В четыре часа дня стройка была пустынна, как кладбище в полночь. Гигантская площадка размером в шесть гектаров, пыльная, разрытая бульдозерами, с похожими на драконьи шеи подъемными кранами и арматурой возводящегося объекта, выглядела под солнцем как руины космической станции на Венере, спешно покинутой людьми. На выложенной панельными плитами дороге, покрытой слоем засохшей и растрескавшейся грязи, стоял экскаватор фирмы «Брайт». Чертыхнувшись, я съехал с дороги. Правые колеса забуксовали в загустевшем, как бетон, болоте, машина накренилась, я переключил скорость, и моя «шкода», издавая жуткие звуки, вернулась обратно на дорогу. Я уже не в состоянии был потеть, а не то меня бы непременно прошиб пот.

Справа на косогоре, поросшем поседевшими от пыли кустами, стоял зеленый домик – жалкие остатки некогда процветающего садоводства. В домике было всего две комнаты. В одной эпизодически появляющийся на стройке экспедитор устроил нечто вроде конторы. Во второй – из милости начальника стройки – поселился неудачник, потерпевший крах на всех жизненных фронтах. Я припарковал машину на свободном пятачке, образующем островок среди котлованов, и по узкой тропочке направился к домику.


В помещении, вся обстановка которого состояла из металлической кровати, старого конторского стола, единственного стула и шкафа цвета гнилого яблока, почти нечем было дышать. Я распахнул окошко. Оно было низко над землей, и на день приходилось его закрывать, чтобы какой-нибудь изнуренный работой труженик не впал в соблазн залезть сюда подремать.

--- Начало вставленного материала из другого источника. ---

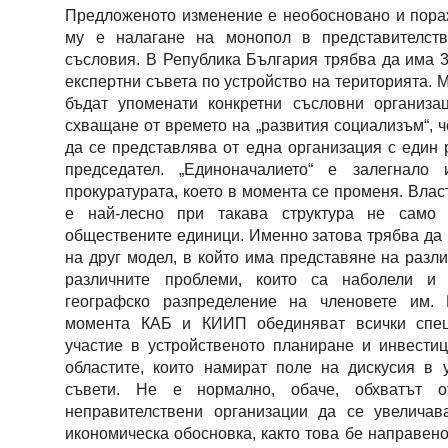
Предложеното изменение е необосновано и пора
му е налагане на монопол в представителств
съсловия. В Република България трябва да има 
експертни съвета по устройство на територията. Мо
бъдат упоменати конкретни съсловни организа
схващане от времето на „развития социализъм“, 
да се представлява от една организация с един 
председател. „Единоначалието“ е залегнало
прокуратурата, което в момента се променя. Вла
е най-лесно при такава структура не само
обществените единици. Именно затова трябва да
на друг модел, в който има представяне на разл
различните проблеми, които са наболели и 
географско разпределение на членовете им.
момента КАБ и КИИП обединяват всички специ
участие в устройственото планиране и инвести
областите, които намират поле на дискусия в 
съвети. Не е нормално, обаче, обхватът о
неправителствени организации да се увеличав
икономическа обосновка, както това бе направено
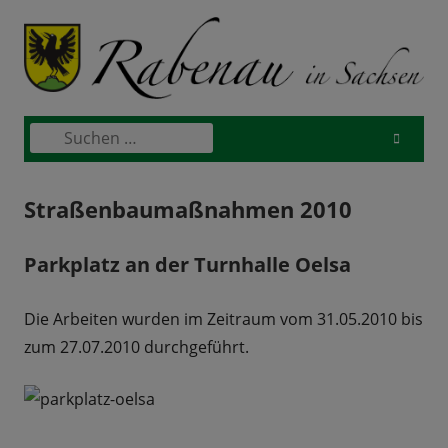
Skip
to
content
Suchen
Primary
nach:
Menu
Straßenbaumaßnahmen 2010
Parkplatz an der Turnhalle Oelsa
Die Arbeiten wurden im Zeitraum vom 31.05.2010 bis
zum 27.07.2010 durchgeführt.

Я сбросил туфли, затвердевшие после вынужденного купания, снял пахнущие болотом носки, пропотевшую рубаху и растянулся на постели. У домика был свой собственный аромат, вызывающий приятные воспоминания о деревянных кабинах в купальнях. Мало-помалу я вернулся в свой спокойный, простенький мир, который с таким трудом создал за последние несколько недель.

Минут через двадцать отпустила боль во все еще незажившей спине. Врач был прав, предостерегая меня от езды в машине. Но провести остаток жизни инвалидом я не собирался. Еще минута – и во мне проснулся хороший здоровый голод.

Поднявшись, я открыл ящик письменного стола, служивший мне кладовкой. Вынул оттуда несколько раскрошившихся сухарей. Желудок громко заявлял о себе. Заглушив его призывы вздохом, я взял полотенце и отправился смыть дорожную пыль и следы уголовного преступления, которое не имело ко мне никакого отношения.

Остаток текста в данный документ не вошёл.